NOTE: Conclusion: we want option (1), full representation of derived values in the data model.

Further thought and discussion is needed to decide which sub-option to choose. (1a) was agreed to be the least desirable, since it leads to a "pollution" of the basic data model. (1b) and (1d) were favored during the discussion, (1c) was seen as hard to maintain and prone to duplication.
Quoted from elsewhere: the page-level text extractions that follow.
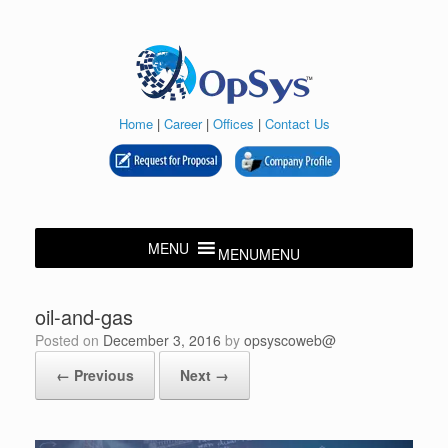
Skip
to
content
Home
|
Career
|
Offices
|
Contact Us
MENU
MENU
oil-and-gas
Posted on
December 3, 2016
by
opsyscoweb@
← Previous
Next →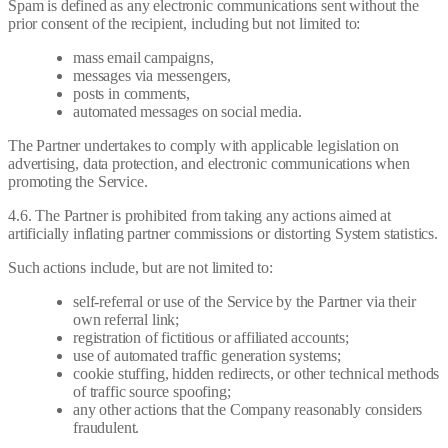
Spam is defined as any electronic communications sent without the
prior consent of the recipient, including but not limited to:
mass email campaigns,
messages via messengers,
posts in comments,
automated messages on social media.
The Partner undertakes to comply with applicable legislation on
advertising, data protection, and electronic communications when
promoting the Service.
4.6. The Partner is prohibited from taking any actions aimed at
artificially inflating partner commissions or distorting System statistics.
Such actions include, but are not limited to:
self-referral or use of the Service by the Partner via their
own referral link;
registration of fictitious or affiliated accounts;
use of automated traffic generation systems;
cookie stuffing, hidden redirects, or other technical methods
of traffic source spoofing;
any other actions that the Company reasonably considers
fraudulent.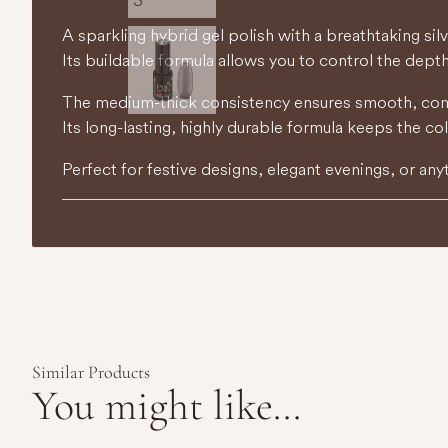
A sparkling hybrid gel polish with a breathtaking silv
Its buildable formula allows you to control the depth
The medium-thick consistency ensures smooth, comfo
Its long-lasting, highly durable formula keeps the co
Perfect for festive designs, elegant evenings, or any
Similar Products
You might like...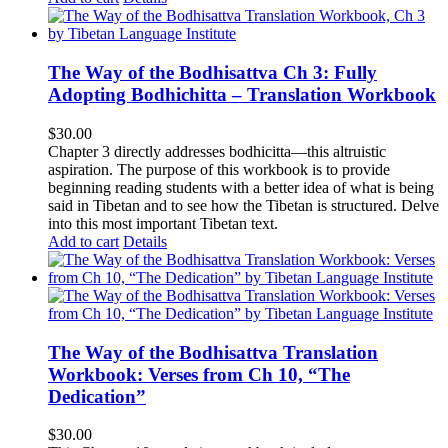
The Way of the Bodhisattva Ch 3: Fully
Adopting Bodhichitta – Translation Workbook
$
30.00
Chapter 3 directly addresses bodhicitta—this altruistic
aspiration. The purpose of this workbook is to provide
beginning reading students with a better idea of what is being
said in Tibetan and to see how the Tibetan is structured. Delve
into this most important Tibetan text.
Add to cart
Details
The Way of the Bodhisattva Translation
Workbook: Verses from Ch 10, “The
Dedication”
$
30.00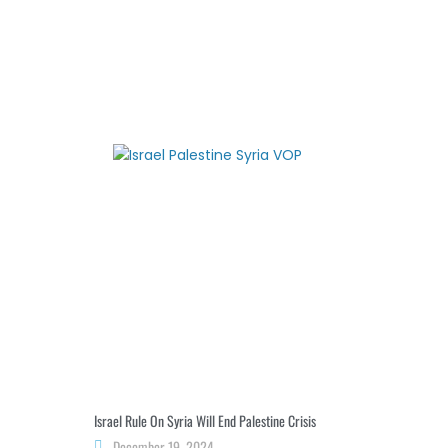
Israel Rule On Syria Will End Palestine Crisis
December 19, 2024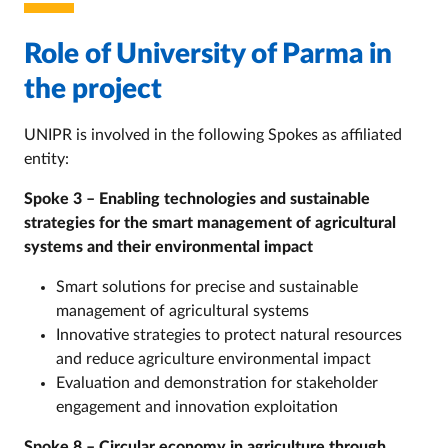
Role of University of Parma in
the project
UNIPR is involved in the following Spokes as affiliated
entity:
Spoke 3 – Enabling technologies and sustainable
strategies for the smart management of agricultural
systems and their environmental impact
Smart solutions for precise and sustainable
management of agricultural systems
Innovative strategies to protect natural resources
and reduce agriculture environmental impact
Evaluation and demonstration for stakeholder
engagement and innovation exploitation
Spoke 8 – Circular economy in agriculture through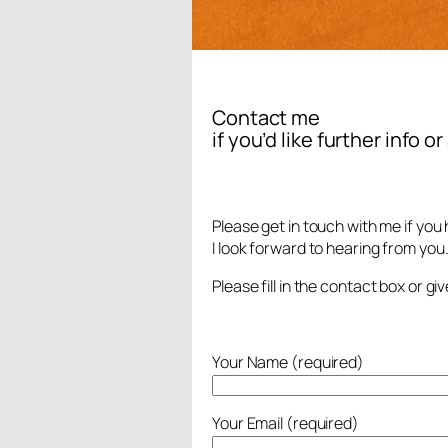
Contact me
if you’d like further info o
Please get in touch with me if you
I look forward to hearing from you
Please fill in the contact box or g
Your Name (required)
Your Email (required)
See T112550: [RFC] How to represent derived values in the data model, and allow for deferred deserialization

Event Timeline

daniel raised the priority of this task from to Medium.
daniel updated the task description. (Show Details)
daniel set Security to None.
daniel claimed this task.
daniel updated the task description. (Show Details)

See conclusion in the description

agree with the recommended approach of including derived values in the data model , that this is the most sane and reasonable option.

This is blocked by T112550, which is on proposed, while this is on review. Huh?

This was resolved how?

By the discussion you attended. It's documented in the description. At the bottom it sais:

Conclusion: we want option (1), full representation of derived values in the data model.